Yu Huang se quedó en el corredor y exhaló antes de entrar a la casa con pequeños pasos.
Tan pronto como entró en la casa, escuchó al Gran Maestro Estatal decir —Tienes suerte de haber crecido viva después de ser arrojada al abismo.
La expresión de Yu Huang cambió ligeramente.
Antes de que pudiera hablar, escuchó al Gran Maestro Estatal decir —Tu destino es bastante extraño.
Deberías haber muerto hace tres meses, pero tu línea de vida se extendió hasta los 18 años.
Deberías haber muerto a la edad de 18 años, pero por alguna razón, sobreviviste.
El Gran Maestro Estatal miró a Yu Huang y la evaluó.
Había algo de confusión en las profundidades de sus ojos azules —Ahora no puedo ver claramente tu destino.
Yu Huang sabía que el Gran Maestro Estatal ya había reconocido su verdadera identidad.
Se arrodilló en el suelo y se inclinó con gratitud —Le agradezco su orientación de entonces.
Si no fuera por su benevolencia y por no poder soportar verme enterrada en el abismo, así que me dio pistas, temo que ya habría sido un montón de huesos en el estómago de la feroz bestia del abismo.
Al escuchar las palabras de Yu Huang, el Gran Maestro Estatal rió entre dientes —Eres una buena niña que sabe ser agradecida.
Yu Huang dijo —¡No me atrevería a olvidar su bondad hacia mí!
—Naturalmente tengo una petición por haberte salvado —El Gran Maestro Estatal no dejó las cosas claras y solo dijo la mitad de ellas deliberadamente para atraer a Yu Huang.
Yu Huang estaba especialmente reacia a caer en la trampa, así que fingió no entender la insinuación del Gran Maestro Estatal.
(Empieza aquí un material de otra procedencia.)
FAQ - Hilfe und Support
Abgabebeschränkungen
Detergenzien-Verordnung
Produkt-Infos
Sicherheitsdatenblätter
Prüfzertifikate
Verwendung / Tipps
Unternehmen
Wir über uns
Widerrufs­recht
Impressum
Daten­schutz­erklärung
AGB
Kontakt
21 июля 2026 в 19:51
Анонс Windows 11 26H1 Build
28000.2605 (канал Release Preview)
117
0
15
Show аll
Al ver que Yu Huang fingía ignorancia, el Gran Maestro Estatal de repente se inclinó y examinó los ojos de Yu Huang a una distancia más cercana.
Después de mirarlos por un momento, dijo con certeza —Tus ojos sabios pueden ver a través del futuro y predecir la muerte y el desastre.
¿Tengo razón?
Yu Huang se sorprendió.
Como era de esperar del Gran Maestro Estatal, la había visto completamente con solo una mirada.
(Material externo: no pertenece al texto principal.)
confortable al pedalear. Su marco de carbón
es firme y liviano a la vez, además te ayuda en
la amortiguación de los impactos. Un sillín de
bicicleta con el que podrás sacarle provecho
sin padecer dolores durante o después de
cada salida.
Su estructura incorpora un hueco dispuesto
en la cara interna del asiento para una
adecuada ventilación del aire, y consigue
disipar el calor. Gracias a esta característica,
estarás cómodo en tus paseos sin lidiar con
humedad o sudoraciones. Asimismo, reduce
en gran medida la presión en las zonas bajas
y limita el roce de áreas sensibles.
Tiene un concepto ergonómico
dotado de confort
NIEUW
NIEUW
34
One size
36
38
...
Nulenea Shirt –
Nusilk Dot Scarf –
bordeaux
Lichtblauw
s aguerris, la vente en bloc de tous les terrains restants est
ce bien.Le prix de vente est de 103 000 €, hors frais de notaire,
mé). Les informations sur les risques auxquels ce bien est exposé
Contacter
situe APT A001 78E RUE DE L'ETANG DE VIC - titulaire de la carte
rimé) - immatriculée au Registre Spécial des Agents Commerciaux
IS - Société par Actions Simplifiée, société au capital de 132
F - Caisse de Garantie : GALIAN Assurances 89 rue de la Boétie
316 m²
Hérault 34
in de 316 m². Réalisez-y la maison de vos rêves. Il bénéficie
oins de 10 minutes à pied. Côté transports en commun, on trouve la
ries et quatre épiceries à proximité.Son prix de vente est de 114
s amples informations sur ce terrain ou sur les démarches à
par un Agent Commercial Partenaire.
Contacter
Yu Huang no disfrutaba de esta sensación.
Esto la hacía sentir como si alguien le hubiera quitado las bragas y la hubiera mirado desnuda.
Yu Huang ya no fingió ser tonta.
Dijo abiertamente —Mi mentor dijo que ha estado buscando un nuevo sucesor recientemente.
¿Puedo preguntar si le he caído bien?
Aunque estaba sorprendido por la franqueza de Yu Huang, el Gran Maestro Estatal no evitó su pregunta.
Dijo —Naciste para ser de esta manera.
¿No quieres aprender a controlar esta habilidad de mí para que puedas predecir la información de tu madre biológica en el futuro?
Los ojos de Yu Huang se agrandaron.
El Gran Maestro Estatal fue directo al punto.
Yu Huang se quedó momentáneamente sin palabras.
Al ver que Yu Huang había vacilado, el Gran Maestro Estatal se sintió aliviado —Vuelve primero y prepárate para el examen de ingreso a la universidad.
Piensa en mi sugerencia.
Si lo has pensado bien, ven a la Torre de Adivinación y búscame.